A ACT apresentou alegações invocando, em resumo, a intempestividade do recurso, a inexistência da arguida nulidade da decisão administrativa e que não existe nos autos nenhum indício objectivo que revele que, no momento da autuação, o condutor estava na posse de um cartão tacográfico e que o tivesse apresentado aos agentes de fiscalização e que, ainda assim, o cartão justificava, ou não, os 28 dias anteriores ao dia da fiscalização.

O recurso foi admitido.

Procedeu-se à audiência de discussão e julgamento tendo, de seguida, sido proferida a sentença que finalizou com o seguinte dispositivo: “Pelo exposto, o Tribunal decide: 1.

– Manter a condenação da «AAA LDA..» pela prática de uma contra-ordenação muito grave prevista e punível pelos artigos 25º, n.º 1, alínea a), e 14º, n.º 4, alínea a), da Lei n.º 27/2010 de 30/08, e com efeito, a pagar uma coima de € 2.856,00.

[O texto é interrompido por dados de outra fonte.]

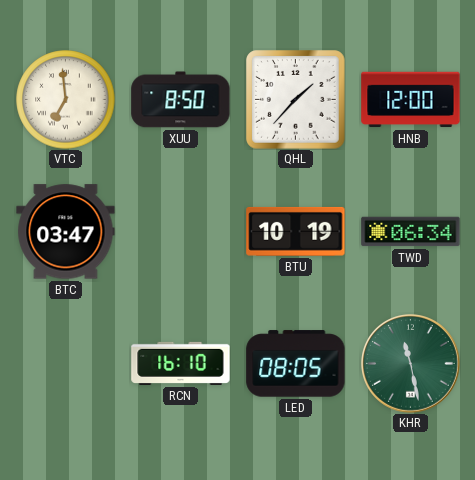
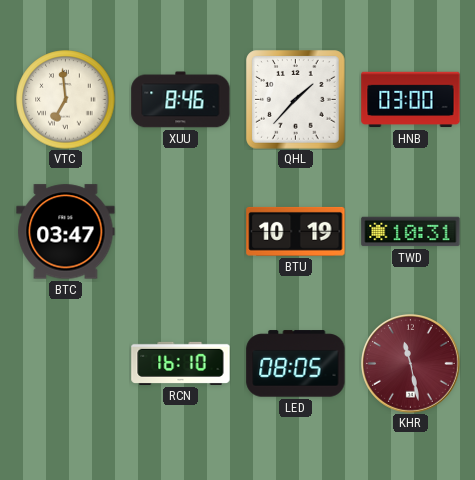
XUU: 8:50 -> 8:46
HNB: 12:00 -> 03:00
TWD: 06:34 -> 10:31
KHR dial: green -> burgundy
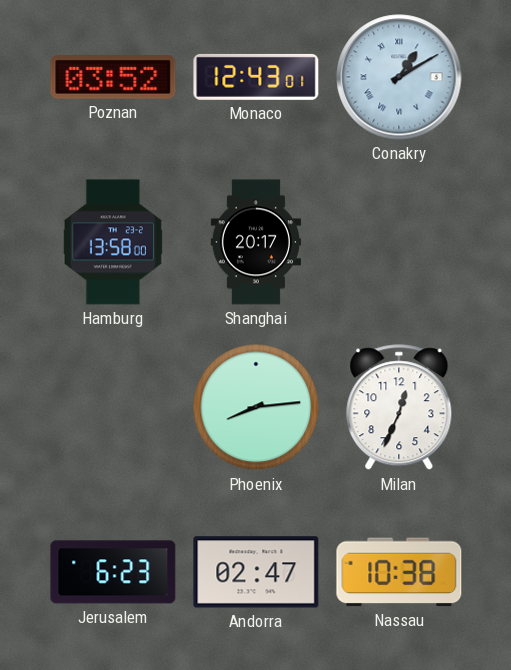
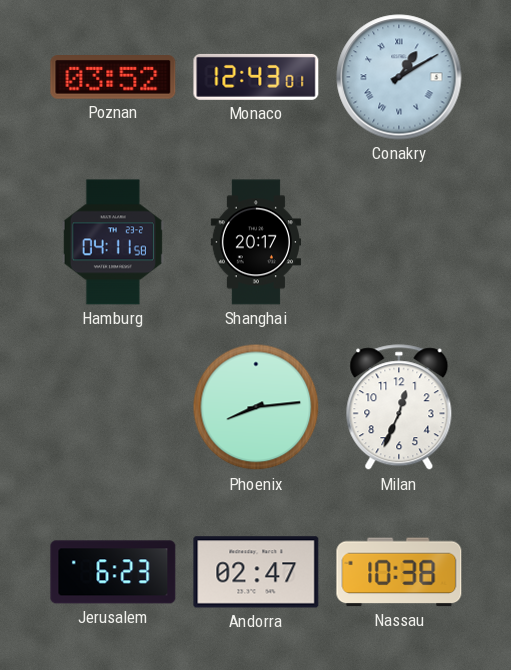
Hamburg: 13:58 -> 04:11
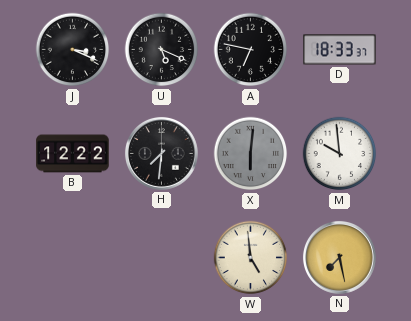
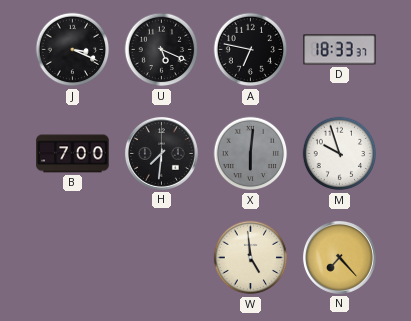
B: 12:22 -> 7:00
M: 9:59 -> 9:57
N: 7:28 -> 7:23
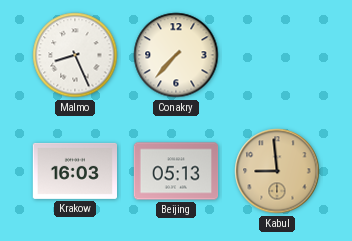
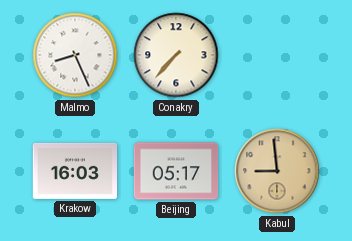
Beijing: 05:13 -> 05:17
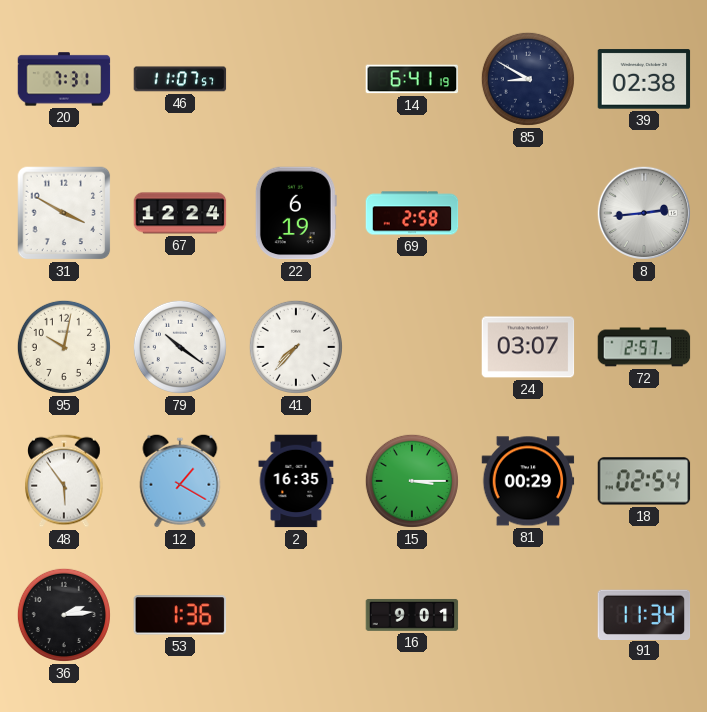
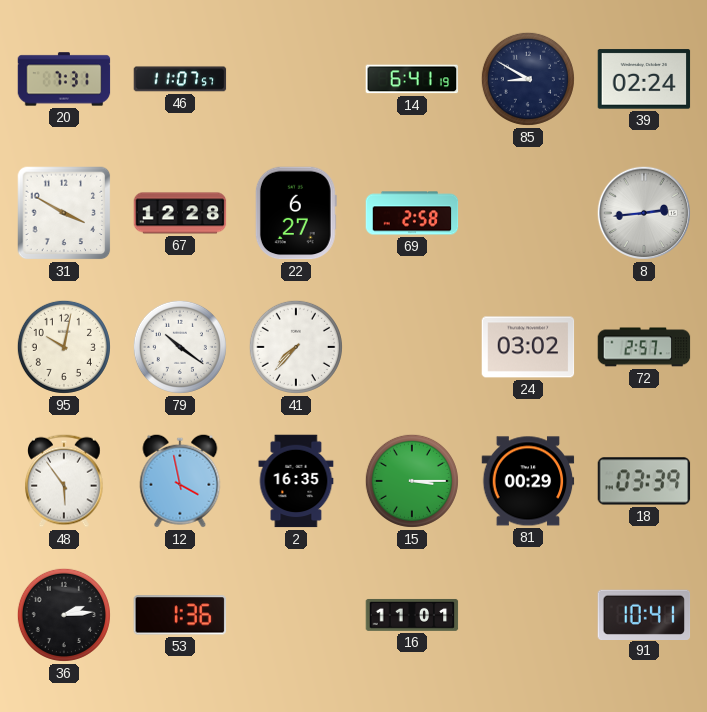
39: 02:38 -> 02:24
67: 12:24 -> 12:28
22: 6:19 -> 6:27
24: 03:07 -> 03:02
12: 1:20 -> 3:58
18: 02:54 -> 03:39
16: 9:01 -> 11:01
91: 11:34 -> 10:41
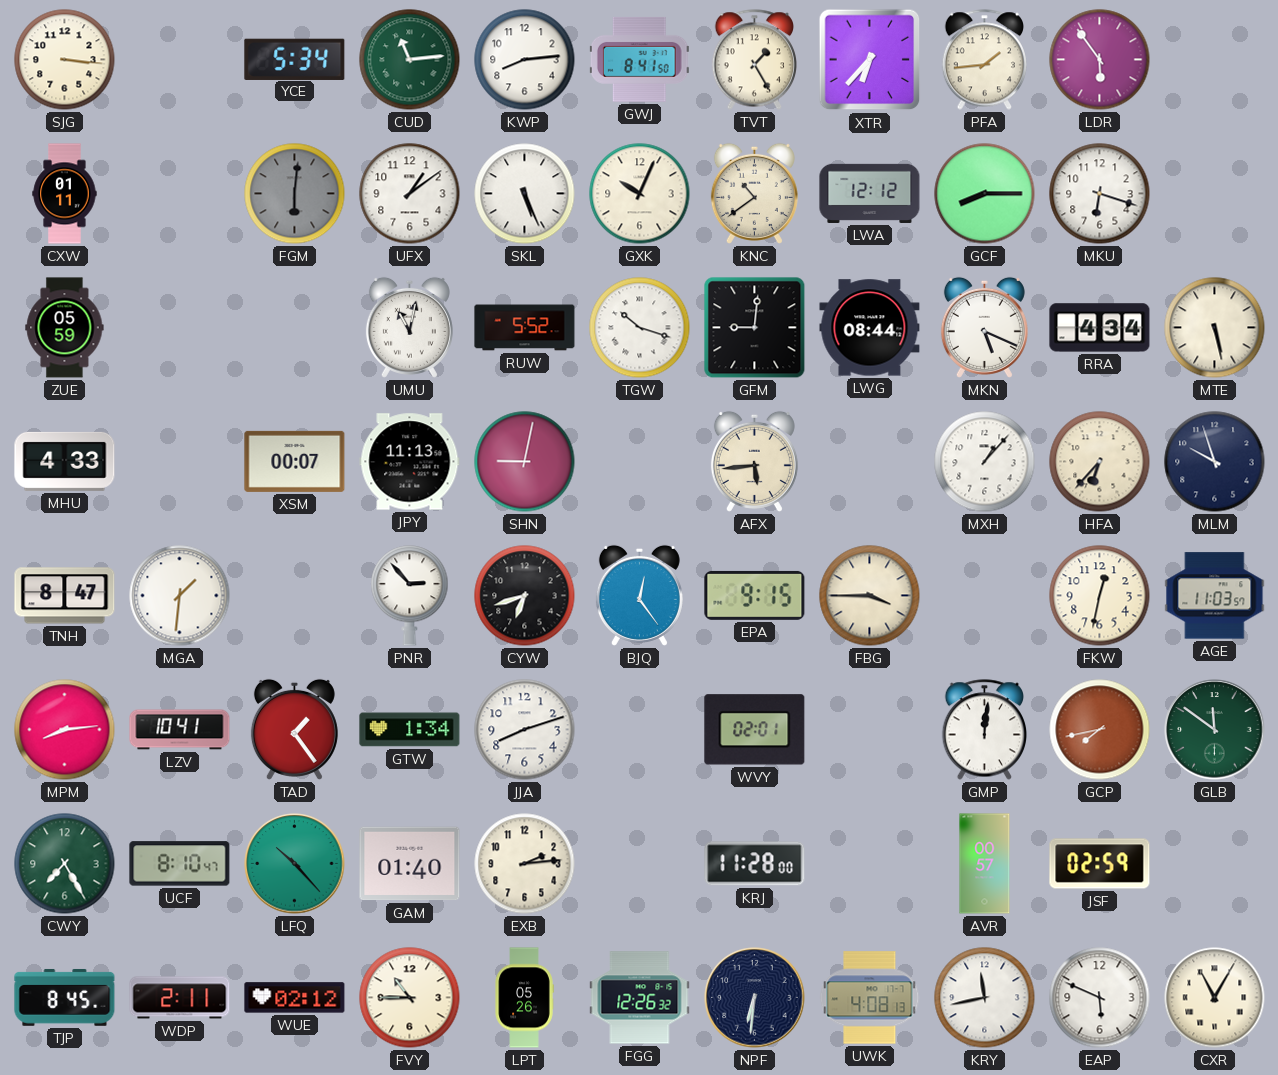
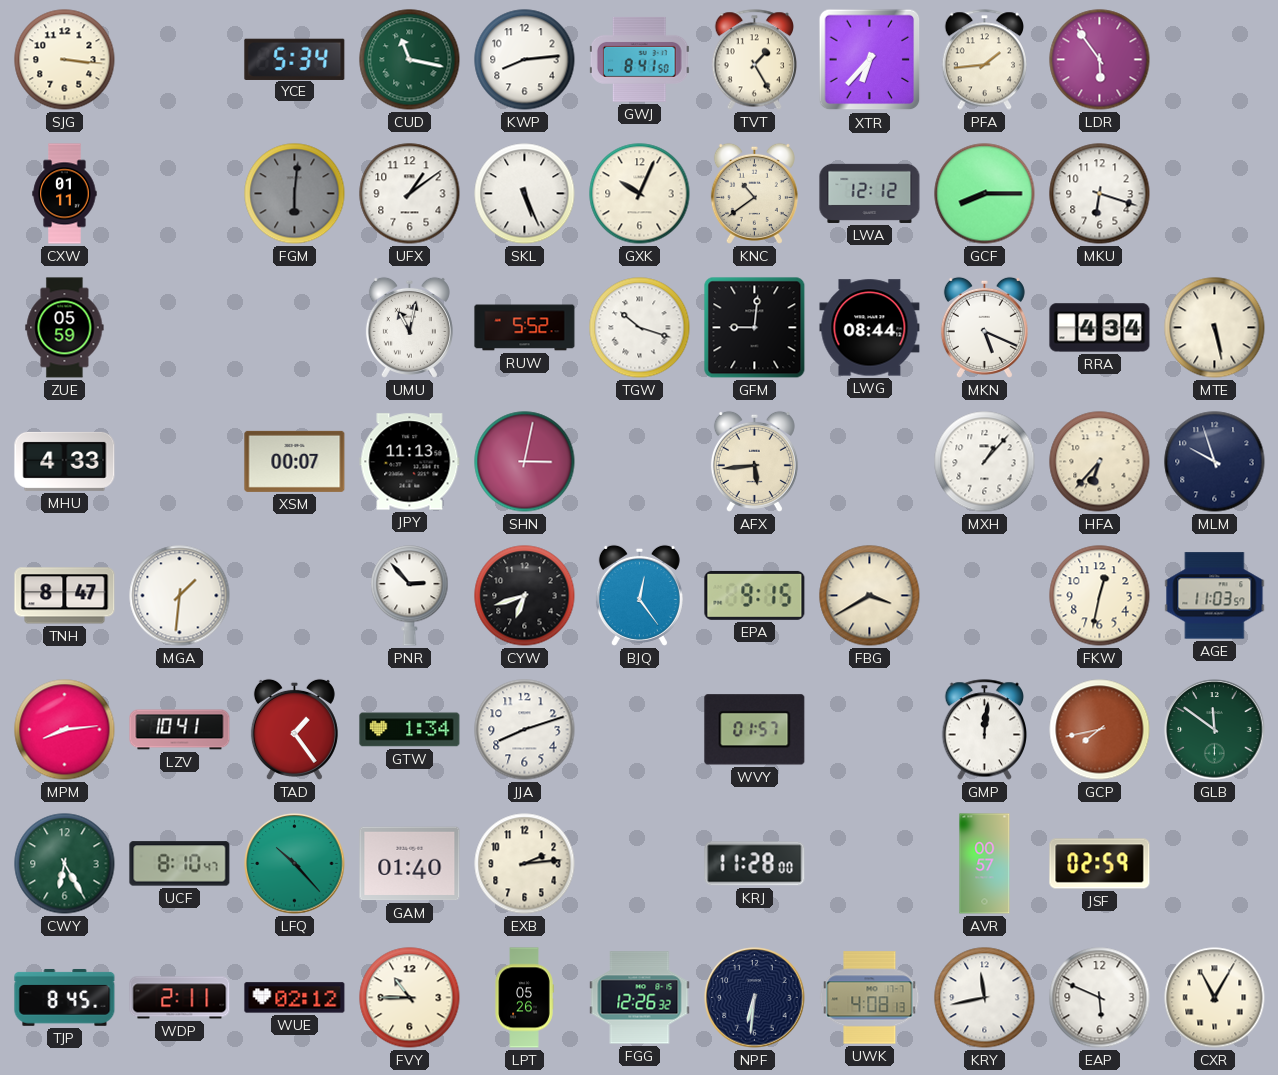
CUD: 11:14 -> 11:17
SHN: 9:02 -> 3:02
FBG: 3:45 -> 3:40
WVY: 02:01 -> 01:57
CWY: 7:25 -> 6:25
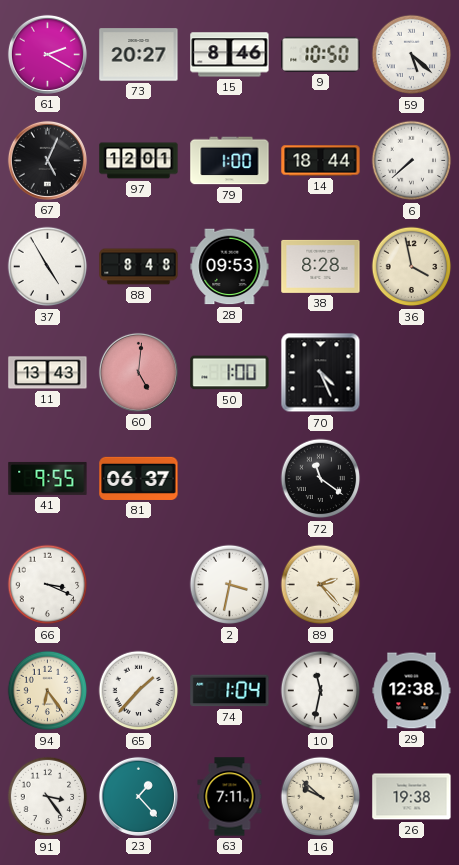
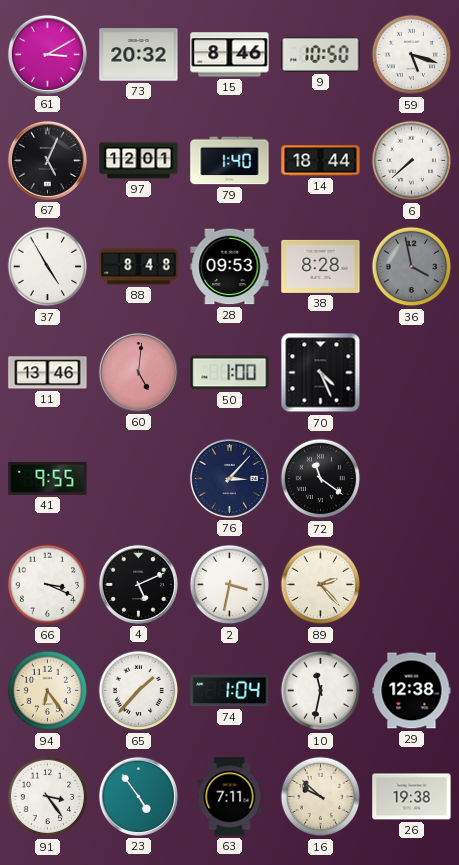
61: 2:20 -> 3:10
73: 20:27 -> 20:32
59: 5:22 -> 5:18
79: 1:00 -> 1:40
36 dial: cream -> grey
11: 13:43 -> 13:46
81: 06:37 -> none
76: none -> 3:07
4: none -> 5:11
23: 1:23 -> 4:54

  1. – Absolver « AAA LDA...» da reincidência.

  2. – Condenar « AAA LDA...» no pagamento das custas do processo, na proporção do decaimento, que se fixa em 2/3, cuja taxa de justiça fixa em 3 Uc´s.

  3. – Após trânsito, comunique com cópia.” Inconformada, a arguida recorreu e apresentou as seguintes conclusões: “1.

    – Foi a arguida condenada nos presentes autos, “pela prática de uma contra-ordenação muito grave prevista e punível pelos artigos 25º, nº 1, alínea a), e 14º, n.º 4, alínea a), da Lei n.º 27/2010 de 30/08, e com efeito, a pagar uma coima de € 2865,00.

  4. – Todavia sem fundamento, nem fáctico, nem jurídico, como infra se tentará explanar.

  5. – Não fora bastante o Tribunal a-quo aplicar lei já revogada (Lei 27/2010), a sentença recorrida nem, sequer, fundamenta a culpa da arguida.

  6. – Não analisa o elemento subjectivo da culpa, elemento essencial para a determinação concreta da coima a aplicar.

  7. – Pelo que, considera a Recorrente que a sentença proferida pelo Tribunal a quo padece tanto de vício por inaplicabilidade do regime legal aplicado à Recorrente, como de vício de falta de fundamentação, nos termos dos artigos 374.º, n.º 2 do CPP, bem como, por violação objectiva do Regulamento (UE) 165/2014 do Parlamento Europeu de 4 de Fevereiro de 2014, bem como é nula nos termos da al. c) do nº 1 do art. 279º do CPP.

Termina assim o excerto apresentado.